Of course there is something to be said about having it in our "backyard" in 4 or 5 hours. Does anyone have a feel for which way would be less expensive?

Your thoughts are greatly appreciated. Thanks again.

Jim
SeaQwest
For the sake of the exercise, I have run out the distance from Batten Island in Jax to Redfish Cove in Cape Coral, assuming you are able to take the St. Lucie, Lake, Caloosahatchie River Route. That's about 350 nautical miles. Assuming you were powering and taking an inside route, you'd be able to manage roughly 50 miles a day safely, hence you'd need 7 days of running time. Taking into account weather etc. I'm guessing it would actually take you 9 days. Assuming you average 4-5 knots, you'd need roughly 80 hours of running time and assuming a fuel burn on that size boat of roughly .6 GPH about 48 gallons of fuel at roughly $4.00 per gallon, so about $192 for fuel. Assuming a 35' yacht spending 5 out of 9 nights in a transient marina at $3.00/ft (guestimate), you'd be looking at roughly $525 for mooring. Assuming a crew of 2, I'm guessing roughly $50 per day for food and beverage but of course they'd be eating whether they were aboard or not so provisions costs might be irrelevant. If not, however, you'd be looking at another $450 in provisions. So, with the foregoing you're looking at roughly $1,167 for the trip. Add in incidentals and you're probably closer to $1,500.

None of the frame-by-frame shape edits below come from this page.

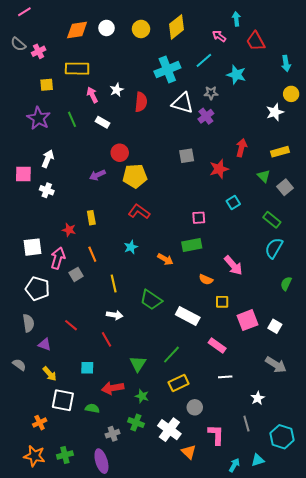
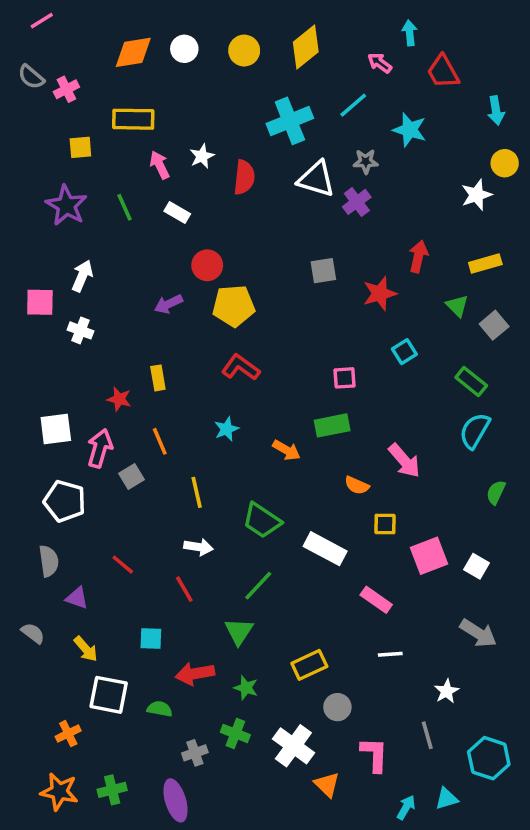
green line: (171, 355) -> (258, 586), moved

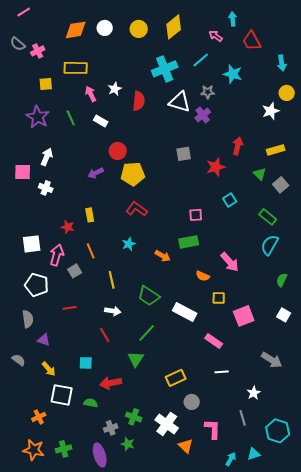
red line: (123, 565) -> (70, 308), moved, turned -48
white square: (477, 566) -> (284, 315), moved
green star: (246, 688) -> (128, 444), moved

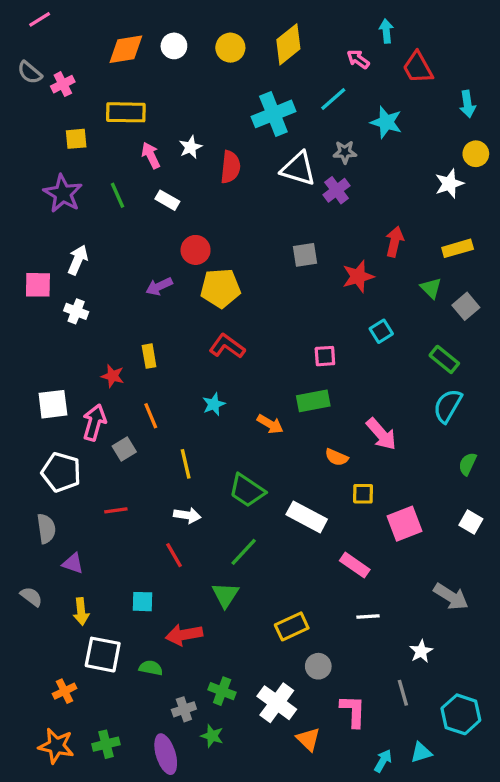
yellow arrow: (49, 369) -> (81, 611), turned 35

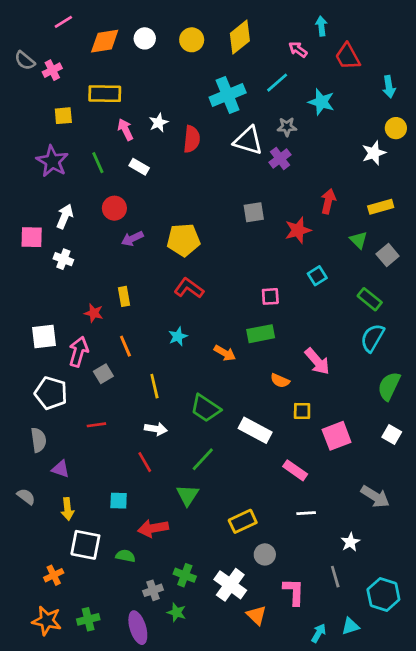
pink line: (40, 19) -> (63, 22), moved
red circle: (196, 250) -> (114, 208), moved
green semicircle: (468, 464) -> (389, 386), size x1.5

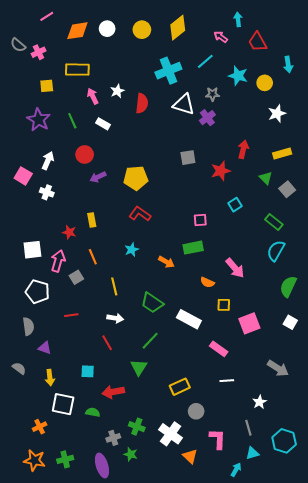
yellow circle: (396, 128) -> (265, 83), moved
pink square: (32, 237) -> (23, 176), turned 30
cyan triangle: (350, 626) -> (252, 453), moved

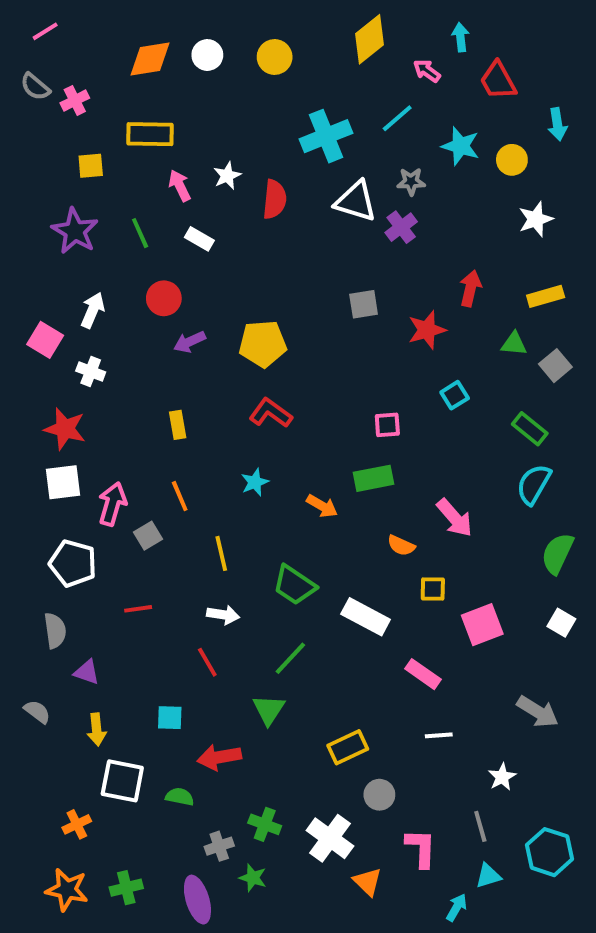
pink line: (47, 16) -> (45, 31), moved
yellow diamond: (178, 28) -> (370, 39), moved
green triangle: (266, 178) -> (514, 344), turned -40
red star: (69, 232) -> (65, 429), moved, size x1.5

If your mast is taller than 49', the foregoing route wouldn't work so you'd increase the distance by roughly 40% but you'd be able to sail much more so your fuel costs wouldn't increase by much and you'd get much more experience.

In either case, you can effect some savings on the foregoing by joining BoatUS (which you would be wise to do in any case) and using the marina facilities that cooperate with them and, of course, by by-passing marina's entirely save for fuel.

By comparison, I suspect hauling the yacht will cost you something in the range of $3,000 for the haul-out, pulling the mast and prepping the yacht for transit, the actual shipping, relaunching the yacht and re-stepping the mast. That would likely take just as long time wise--maybe longer--and you'd learn nothing and have no adventure to remember.

It is not a difficult trip and I suspect you can find one or two guy's with a bit of experience that would help for various legs. (Of course, you could shorten the trip by taking the off-shore route, at least to Cape Canaveral which has an easy inlet, if not to St. Lucie.)

FWIW...
__________________
"It is not so much for its beauty that the sea makes a claim upon men's hearts, as for that subtle something, that quality of air, that emanation from the waves, that so wonderfully renews a weary spirit."